The following fields specify the file system's class numbers for the
equivalence relations used in determining the nature of file system
transitions. See Section 11.7 and its various subsections for
details about how this information is to be used. Servers may assign
these values as they wish, so long as file system instances that
share the same value have the specified relationship to one another;
conversely, file systems that have the specified relationship to one
another share a common class value. As each instance entry is added,
the relationships of this instance to previously entered instances
can be consulted, and if one is found that bears the specified
relationship, that entry's class value can be copied to the new
entry. When no such previous entry exists, a new value for that byte
index (not previously used) can be selected, most likely by
incrementing the value of the last class value assigned for that
index.

o The field with byte index FSLI4BX_CLSIMUL defines the
simultaneous-use class for the file system.

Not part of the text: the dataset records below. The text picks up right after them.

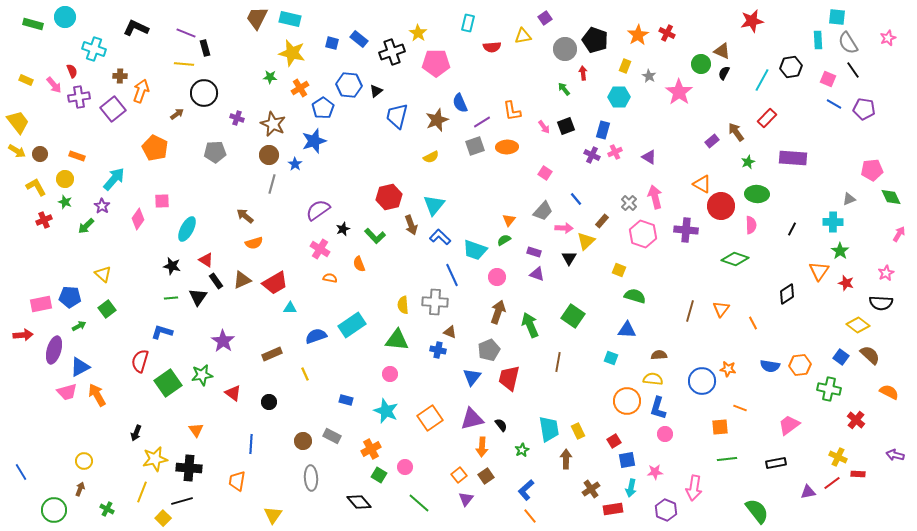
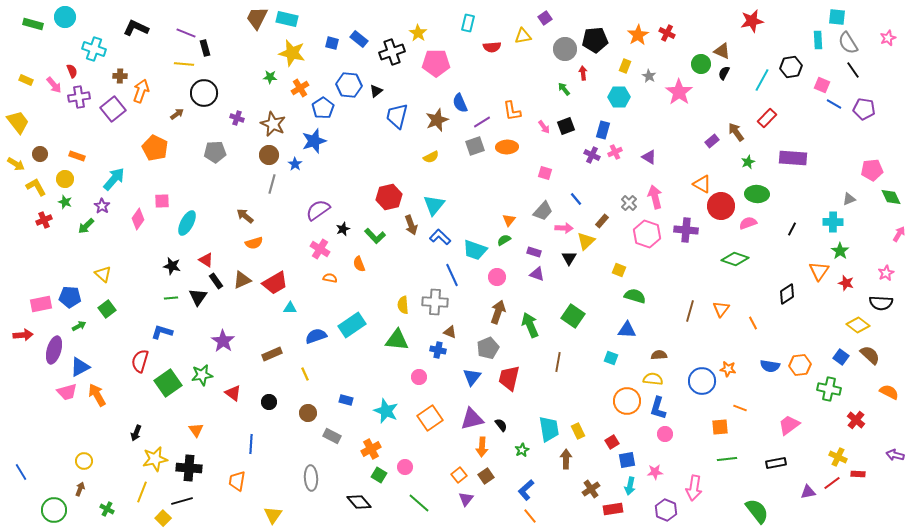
cyan rectangle at (290, 19): moved 3 px left
black pentagon at (595, 40): rotated 25 degrees counterclockwise
pink square at (828, 79): moved 6 px left, 6 px down
yellow arrow at (17, 151): moved 1 px left, 13 px down
pink square at (545, 173): rotated 16 degrees counterclockwise
pink semicircle at (751, 225): moved 3 px left, 2 px up; rotated 108 degrees counterclockwise
cyan ellipse at (187, 229): moved 6 px up
pink hexagon at (643, 234): moved 4 px right
gray pentagon at (489, 350): moved 1 px left, 2 px up
pink circle at (390, 374): moved 29 px right, 3 px down
brown circle at (303, 441): moved 5 px right, 28 px up
red square at (614, 441): moved 2 px left, 1 px down
cyan arrow at (631, 488): moved 1 px left, 2 px up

o The field with byte index FSLI4BX_CLHANDLE defines the handle
class for the file system.

o The field with byte index FSLI4BX_CLFILEID defines the fileid
class for the file system.

o The field with byte index FSLI4BX_CLWRITEVER defines the write-
verifier class for the file system.

o The field with byte index FSLI4BX_CLCHANGE defines the change
class for the file system.

o The field with byte index FSLI4BX_CLREADDIR defines the readdir
class for the file system.

Server-specified preference information is also provided via 8-bit
values within the fls_info array. The values provide a rank and an
order (see below) to be used with separate values specifiable for the
cases of read-only and writable file systems. These values are
compared for different file systems to establish the server-specified
preference, with lower values indicating "more preferred".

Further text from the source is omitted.